**Required action**
Where the records below show the word "More" in a line, please copy that line.

[Dataset excerpts]
--- START ---

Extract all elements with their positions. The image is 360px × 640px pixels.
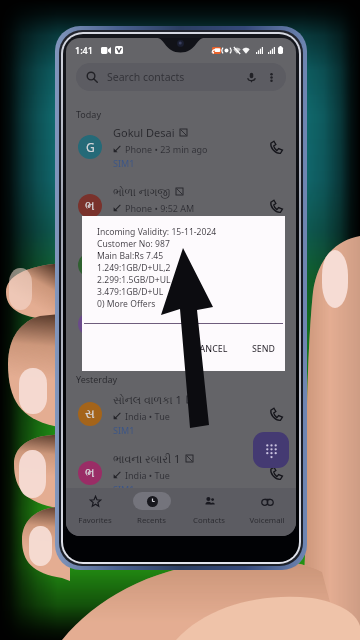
button[interactable]: Call	[258, 129, 294, 165]
button[interactable]: Favorites	[66, 488, 123, 536]
button[interactable]: G	[66, 117, 296, 176]
button[interactable]: Call	[258, 247, 294, 283]
staticText: 3.479:1GB/D+UL	[97, 286, 164, 298]
staticText: Today	[76, 108, 101, 120]
button[interactable]: Contacts	[180, 488, 238, 536]
staticText: 1:41	[75, 44, 93, 56]
staticText: Incoming Validity: 15-11-2024	[97, 226, 217, 238]
staticText: રાજુભાઈ	[113, 304, 152, 315]
staticText: Voicemail	[249, 515, 285, 526]
staticText: Gokul Desai	[113, 125, 175, 140]
button[interactable]: ભ	[66, 176, 296, 235]
button[interactable]: ભ	[66, 443, 296, 502]
staticText: ભોળા નાગજી	[113, 184, 171, 199]
staticText: India • Tue	[125, 469, 170, 481]
staticText: 1.249:1GB/D+UL,2	[97, 262, 171, 274]
staticText: 0) More Offers	[97, 298, 156, 310]
button[interactable]: સ	[66, 384, 296, 443]
staticText: Customer No: 987	[97, 238, 170, 250]
staticText: SIM1	[113, 424, 135, 436]
staticText: સોનલ વાળકા 1	[113, 392, 182, 407]
staticText: SIM1	[113, 157, 135, 169]
button[interactable]: ક	[66, 235, 296, 294]
staticText: કાનુભાઈ	[113, 245, 152, 256]
other: More options	[266, 72, 277, 83]
button[interactable]: Dial pad	[253, 432, 289, 468]
staticText: Recents	[137, 515, 166, 526]
staticText: Yesterday	[76, 373, 118, 385]
staticText: Phone • 23 min ago	[125, 143, 208, 155]
other: Voice search	[246, 72, 257, 83]
staticText: SIM1	[113, 483, 135, 495]
staticText: 2.299:1.5GB/D+UL	[97, 274, 171, 286]
staticText: Search contacts	[107, 70, 185, 84]
staticText: SEND	[252, 343, 275, 355]
staticText: Phone • 7:05 AM	[125, 318, 195, 330]
button[interactable]: Recents	[123, 488, 180, 536]
staticText: સ	[85, 408, 95, 420]
staticText: India • Tue	[125, 410, 170, 422]
staticText: Contacts	[193, 515, 225, 526]
button[interactable]: SEND	[245, 337, 282, 361]
staticText: ર	[87, 318, 94, 330]
staticText: Main Bal:Rs 7.45	[97, 250, 164, 262]
button[interactable]: Search contacts	[76, 63, 286, 91]
staticText: ભ	[85, 200, 95, 212]
staticText: ભાવના રબારી 1	[113, 451, 181, 466]
staticText: Phone • 9:52 AM	[125, 202, 195, 214]
staticText: ભ	[85, 467, 95, 479]
staticText: G	[86, 139, 95, 155]
button[interactable]: ર	[66, 294, 296, 353]
button[interactable]: Call	[258, 396, 294, 432]
staticText: SIM1	[113, 273, 135, 285]
staticText: Favorites	[78, 515, 112, 526]
button[interactable]: Call	[258, 455, 294, 491]
button[interactable]: Call	[258, 306, 294, 342]
button[interactable]: CANCEL	[187, 337, 235, 361]
button[interactable]: Call	[258, 188, 294, 224]
staticText: CANCEL	[194, 343, 228, 355]
button[interactable]: Voicemail	[238, 488, 296, 536]
staticText: Phone • 8:20 AM	[125, 259, 195, 271]
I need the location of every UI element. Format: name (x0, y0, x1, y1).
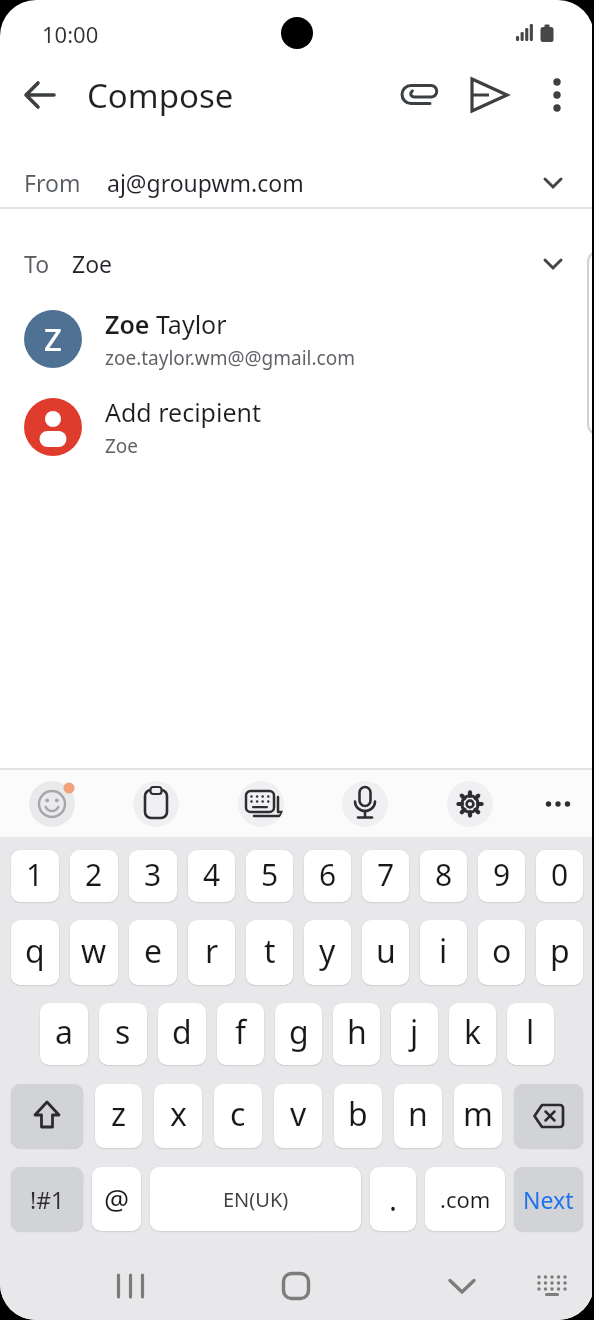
button[interactable] (535, 781, 581, 827)
button[interactable]: 8 (420, 850, 467, 902)
button[interactable]: Next (514, 1167, 583, 1231)
staticText: p (550, 929, 570, 973)
staticText: m (463, 1092, 493, 1136)
staticText: . (389, 1179, 398, 1220)
button[interactable]: f (217, 1003, 264, 1065)
staticText: x (170, 1092, 187, 1136)
button[interactable]: k (449, 1003, 496, 1065)
button[interactable]: q (11, 920, 59, 985)
staticText: Next (523, 1184, 574, 1215)
staticText: c (230, 1092, 246, 1136)
button[interactable]: 6 (304, 850, 351, 902)
button[interactable]: r (188, 920, 235, 985)
button[interactable]: o (478, 920, 525, 985)
staticText: Z (44, 318, 62, 360)
staticText: @ (104, 1180, 130, 1218)
button[interactable]: 4 (188, 850, 235, 902)
staticText: v (290, 1092, 307, 1136)
button[interactable]: p (536, 920, 583, 985)
button[interactable] (447, 781, 493, 827)
button[interactable] (533, 71, 581, 119)
staticText: r (205, 929, 219, 973)
button[interactable] (514, 1084, 583, 1148)
button[interactable]: s (99, 1003, 147, 1065)
staticText: 8 (435, 854, 453, 895)
button[interactable]: 9 (478, 850, 525, 902)
button[interactable]: b (334, 1084, 382, 1148)
staticText: k (464, 1010, 482, 1054)
button[interactable]: y (304, 920, 351, 985)
button[interactable] (394, 69, 446, 121)
button[interactable]: x (154, 1084, 202, 1148)
button[interactable]: l (507, 1003, 554, 1065)
staticText: f (235, 1010, 247, 1054)
button[interactable]: 7 (362, 850, 409, 902)
staticText: 3 (144, 854, 162, 895)
staticText: Add recipient (105, 395, 262, 429)
staticText: Zoe (105, 433, 139, 459)
button[interactable]: @ (92, 1167, 141, 1231)
button[interactable] (29, 781, 75, 827)
button[interactable]: 0 (536, 850, 583, 902)
button[interactable] (342, 781, 388, 827)
button[interactable] (0, 1231, 198, 1320)
button[interactable] (198, 1231, 396, 1320)
staticText: aj@groupwm.com (107, 167, 304, 198)
staticText: 7 (377, 854, 395, 895)
staticText: u (376, 929, 396, 973)
button[interactable]: !#1 (11, 1167, 83, 1231)
button[interactable] (16, 71, 64, 119)
button[interactable]: w (70, 920, 118, 985)
button[interactable]: From (0, 157, 594, 207)
staticText: o (492, 929, 512, 973)
button[interactable]: Add recipient (0, 388, 594, 466)
staticText: e (144, 929, 163, 973)
button[interactable]: n (394, 1084, 442, 1148)
staticText: n (408, 1092, 428, 1136)
staticText: g (289, 1010, 309, 1054)
button[interactable]: j (391, 1003, 438, 1065)
staticText: a (55, 1010, 73, 1054)
staticText: l (526, 1010, 535, 1054)
button[interactable]: c (214, 1084, 262, 1148)
button[interactable]: e (129, 920, 177, 985)
staticText: i (439, 929, 448, 973)
staticText: Compose (87, 73, 234, 118)
button[interactable]: a (40, 1003, 88, 1065)
button[interactable]: t (246, 920, 293, 985)
button[interactable]: m (454, 1084, 502, 1148)
button[interactable]: .com (425, 1167, 505, 1231)
button[interactable] (463, 69, 515, 121)
button[interactable]: u (362, 920, 409, 985)
button[interactable]: To (0, 239, 594, 287)
button[interactable]: z (95, 1084, 142, 1148)
button[interactable]: 5 (246, 850, 293, 902)
button[interactable] (11, 1084, 83, 1148)
button[interactable] (133, 781, 179, 827)
button[interactable]: h (333, 1003, 380, 1065)
staticText: 0 (551, 854, 569, 895)
button[interactable]: 2 (70, 850, 118, 902)
staticText: b (348, 1092, 368, 1136)
button[interactable] (238, 781, 284, 827)
staticText: j (410, 1010, 419, 1054)
button[interactable]: . (370, 1167, 416, 1231)
staticText: !#1 (30, 1184, 65, 1215)
button[interactable]: i (420, 920, 467, 985)
staticText: EN(UK) (223, 1186, 289, 1213)
staticText: 9 (493, 854, 511, 895)
button[interactable]: g (275, 1003, 322, 1065)
staticText: y (319, 929, 336, 973)
staticText: 4 (203, 854, 221, 895)
staticText: 1 (26, 854, 44, 895)
button[interactable]: Z (0, 300, 594, 378)
button[interactable]: EN(UK) (150, 1167, 361, 1231)
button[interactable]: 3 (129, 850, 177, 902)
staticText: From (24, 167, 81, 198)
staticText: 6 (319, 854, 337, 895)
button[interactable]: v (274, 1084, 322, 1148)
button[interactable] (396, 1231, 594, 1320)
button[interactable]: d (158, 1003, 206, 1065)
button[interactable]: 1 (11, 850, 59, 902)
staticText: 10:00 (42, 19, 99, 49)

--- END ---

**Answer to the problem**
staticText: 0) More Offers	[97, 298, 156, 310]
other: More options	[266, 72, 277, 83]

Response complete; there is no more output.